Bon. Ce genre de réunion, on sait pourquoi on y va. On écoute d’une oreille. On discute à bâton rompu. On se prépare à travailler pour de vrai, mais on s’y mettra plus tard. Lorsque les choses se seront décantées. Lorsque chacun aura travaillé à écrire quelque chose de solide. On est détendu, disponible, souvent enthousiaste à l’idée de traiter plus tard un sujet passionnant. Le brief de sensibilisation, c’est un before, un avant-goût sans enjeu et sans pression. Pour que les idées cheminent tranquillement jusqu’au jour où le brief, le vrai, l’officiel donnera le départ du travail créatif.
Donc, tout allait bien. Les neurones hésitaient entre rêverie et torpeur. Mais ça, c’était avant le drame…
“Ce qu’on attend de vous, c’est une boite à casser”.
Cela faisait maintenant quelques mois que j’entendais ce barbarisme conclure les réunions. Nouveau mantra prêt-à-penser, la boite à casser s’invitait comme une solution d’évidence, comme LA méthode pour faire avancer un projet. Il m’avait fallu un peu de temps pour comprendre ce tour de passe-passe méthodologique.

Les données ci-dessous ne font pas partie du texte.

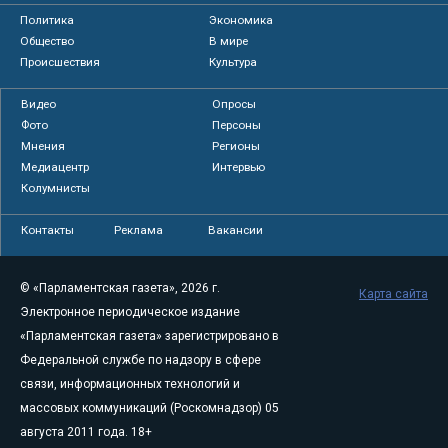
Политика
Экономика
Общество
В мире
Происшествия
Культура
Видео
Опросы
Фото
Персоны
Мнения
Регионы
Медиацентр
Интервью
Колумнисты
Контакты
Реклама
Вакансии
© «Парламентская газета», 2026 г.
Карта сайта
Электронное периодическое издание
«Парламентская газета» зарегистрировано в
Федеральной службе по надзору в сфере
связи, информационных технологий и
массовых коммуникаций (Роскомнадзор) 05
августа 2011 года. 18+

Définition : Une boite à casser, dans le jargon consultant, est une méthode de travail destinée à ouvrir les chakras. Peu importe ce qu’il restera de contributions hasardées dès lors qu’elles auront catalysé une réaction ou initié un projet dont les contours ne sont pas encore définis.
Au fond, la boite à casser, c’est le “Et si…” de la disruption du XXe siècle, une démarche exploratoire de planning stratégique.
Transposé à la création, il s’agit de tirer au tromblon sans bien savoir où est la foutue cible… En arrosant large on espère finir par coller un plomb dedans. Cela revient à produire des solutions au petit bonheur la chance pour que, sur les mots et les images proposées, chacun puisse dire à quel point l’agence s’est trompée…
La matière créative est envisagée comme un réactif puissant, apte à compenser les insuffisances préalables. Mais alors qu’une idée en l’air se formule dans l’instant, la mécanique créative n’est ni pur hasard, ni une pure spéculation. Elle demande du temps d’élaboration et de mise en œuvre. Pour être lisible, une idée ne suffit pas. Elle doit trouver son expression et des prémices d’exécution. Ceux qui s’y attellent y croient. Leurs intuitions se transforment peu à peu en convictions, leurs petits dessins en grands desseins.
Construit sur du vent, il y a fort à parier que ce réactif sera un puissant vomitif. Mort née, cette création pour de rire illustre assez bien combien on mesure mal l’investissement, le temps, l’engagement de celles et ceux qui ont à construire ces boites. Ceux qui passent commande de ces projets voués au martyr ne sont du reste jamais ceux qui les fabriquent ou qui se sacrifient.
On ne se tire pas les cartes entre gitans : la boite à casser est une astuce commode pour passer la patate chaude d’un dossier qui peine à débuter : “À vous les gars, nous, on n’y arrive pas…”.
Plus grave, la boite à casser est le chemin le plus court vers la déconsidération de l’acte créatif. Il sera, lors des prochaines étapes, traité avec la même désinvolture.
Cette énergie mal dépensée remise la création sur l’étagère des ustensiles disponibles pour illustrer une absence. De contenus, de parti-pris, de conviction. Ce déséquilibre qui découple la stratégie de la création lui fait perdre son sel, son charme et sa valeur. Elle l’instrumentalise. Pire encore, elle la cantonne à l’anecdote, la vampirise en la vidant de son sens.
Bref ! De quoi donner le goût du sang 😉

Une tribune de Gilles Deléris, directeur de la création de l’agence W, parue dans le magazine Étapes.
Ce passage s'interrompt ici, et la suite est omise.